4. Reconstructed Water Level Changes

Researchers summarize water level changes in the regional lakes with a series of interpretive hydrographs showing the lake level chronologies as constrained by erosional features (wave-cut scarps and wave-washed terraces), terrestrial fen peats, and ice-shoved-ramparts. The hydrographs are superposed in a composite graphic with data from the literature (Figure 3). Seven distinct phases of lake level history emerge out of this synthesis: (1) An initial wave-cut scarp-forming period, (2) a falling lake level period culminating in the lowest stands, (3) initial rising lake levels 15 to 11 ka, (4) early Holocene rising lake levels (first rapidly, then more slowly), (5) a mid-Holocene period of relatively dry conditions, (6) a late-Holocene period of still higher lake levels, (7) culminating in late 20th century declines.
(1) The WCS-forming period (21 to 19 ka). Researchers lake chronologies begin with the erosion of high-level shorelines of the ancestral lakes that first formed in these basins during the last major deglaciation. The lakes originated as part of a large kettle field that formed as rising temperature caused the stagnation and downwasting of a glacier that had advanced onto the Kenai Peninsula from across Cook Inlet. Buried ice was likely still present in many kettles at ~19 ka when waves began cutting scarps along lakeshores. The steepness of the WCSs indicates considerable fetch for wind-driven waves, which could not effectively be generated until most of the remnant glacial ice had cleared from the lake basins.
Although researchers have not been able to directly date wave-cut scarps, they hypothesize that the scarp-forming period coincides with the final stages of Moosehorn (late MIS 2) deglaciation. The earliest dates for deglaciation on the Kenai Lowland (21–19 ka) are from cosmogenic exposure dating of glacially transported granitic boulders near the study area [40].
Modeling of southern Alaska climate at the terminal LGM (21 ka) suggests that summers were warmer, and that the AL was stronger in winter than it is today [41][42]. A strong AL would advect moist winter air into southern Alaska from the Gulf of Alaska (GOA) [4], providing snowfall for the Moosehorn ice sheets. Warm summers, however, would ultimately lead to melting these ice sheets.
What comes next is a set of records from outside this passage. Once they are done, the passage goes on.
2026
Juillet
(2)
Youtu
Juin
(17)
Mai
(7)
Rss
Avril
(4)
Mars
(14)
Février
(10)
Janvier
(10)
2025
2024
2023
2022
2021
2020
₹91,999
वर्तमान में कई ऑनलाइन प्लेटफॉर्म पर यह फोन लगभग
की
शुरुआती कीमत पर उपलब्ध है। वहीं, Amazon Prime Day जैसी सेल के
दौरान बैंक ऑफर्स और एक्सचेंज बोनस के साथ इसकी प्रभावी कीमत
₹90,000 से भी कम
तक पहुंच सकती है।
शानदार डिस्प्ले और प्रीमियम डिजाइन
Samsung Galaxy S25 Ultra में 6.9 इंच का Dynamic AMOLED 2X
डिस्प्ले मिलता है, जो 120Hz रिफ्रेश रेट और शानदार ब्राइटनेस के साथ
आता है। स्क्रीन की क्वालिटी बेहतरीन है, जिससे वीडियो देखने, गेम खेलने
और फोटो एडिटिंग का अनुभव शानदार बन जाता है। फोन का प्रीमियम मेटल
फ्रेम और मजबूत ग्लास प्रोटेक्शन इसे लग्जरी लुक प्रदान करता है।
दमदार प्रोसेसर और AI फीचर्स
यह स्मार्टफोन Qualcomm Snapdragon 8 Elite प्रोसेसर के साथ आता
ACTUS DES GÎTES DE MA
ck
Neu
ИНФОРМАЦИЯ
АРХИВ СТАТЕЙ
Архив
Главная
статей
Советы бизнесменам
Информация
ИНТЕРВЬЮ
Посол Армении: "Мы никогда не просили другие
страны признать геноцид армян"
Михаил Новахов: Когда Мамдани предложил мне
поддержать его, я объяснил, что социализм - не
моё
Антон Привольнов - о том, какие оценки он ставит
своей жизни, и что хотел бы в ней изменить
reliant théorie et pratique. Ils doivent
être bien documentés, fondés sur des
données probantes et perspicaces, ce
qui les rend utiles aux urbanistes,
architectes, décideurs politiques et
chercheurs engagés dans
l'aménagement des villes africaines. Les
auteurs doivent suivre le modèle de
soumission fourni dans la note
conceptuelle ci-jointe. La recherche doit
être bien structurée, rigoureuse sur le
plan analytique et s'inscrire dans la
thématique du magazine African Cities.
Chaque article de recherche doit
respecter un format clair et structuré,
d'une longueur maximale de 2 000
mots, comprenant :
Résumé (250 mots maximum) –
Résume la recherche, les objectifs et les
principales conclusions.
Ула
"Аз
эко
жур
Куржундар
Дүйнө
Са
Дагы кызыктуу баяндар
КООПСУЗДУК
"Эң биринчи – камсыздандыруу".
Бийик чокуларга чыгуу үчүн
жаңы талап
(2) Falling lake level period (19 to 15 ka). Evidence of falling lake levels is represented by the shoulder aprons around closed-basin lakes. These aprons extend downward from the WCS shorelines, passing below modern lake levels to the depths of the adjoining satellite fens with terrestrial peat deposits. For example, at Jigsaw Lake, the falling period is represented by the slope that extends downward from 85 m asl scarp to 76 m asl. This lake level decline opened up 70% of the ancestral lake basin to vegetative colonization. Similar declines of 4 to 10 m occurred in all eight lakes examined and are one of the most striking features of these lake geomorphologies and their hydrological histories.
Researchers suspect that these declines reflect a millennial-scale epoch of aridity in southern Alaska, caused by a cold SSTs in the GOA during the deglacial period. Sediment cores taken in the GOA and along the British Columbia coast show that NE Pacific waters were 4–5 °C colder between 19 and 14.7 ka than the early Holocene [6]. These authors propose that SSTs fell in response to repeated deliveries of freshwater from Columbia River outburst floods, sourced from glacial Lake Missoula, as well as by meltwater from coastal glaciers. According to [7], the late-glacial midlatitude jet stream carried North Pacific moisture into southwestern North America and supported large pluvial lakes, such as Lake Bonneville in Utah, leaving the Pacific Northwest relatively depauperate in moisture. At 14.7 ka, however, modeling by these authors suggests an abrupt reorganization of this circulation, starting with major melting of the Cordilleran and Laurentide icesheets, warming of the GOA SSTs, and shifting of moisture flow northward into the Pacific Northwest and southern Alaska.
(3) Initial rising lake levels (15 to 11 ka). By 14+ ka, the fen “peat recorders” were turned on, and lake levels had already risen sufficiently for satellite fens to begin accumulating peat. For most of the fens, researchers interpret this stage as shallow standing water with graminoids, i.e., sedges and cottongrass. In all fens (except Dolly Varden, discussed below), once peat begins to accumulate, it continues to do so, commensurate with rising lake levels.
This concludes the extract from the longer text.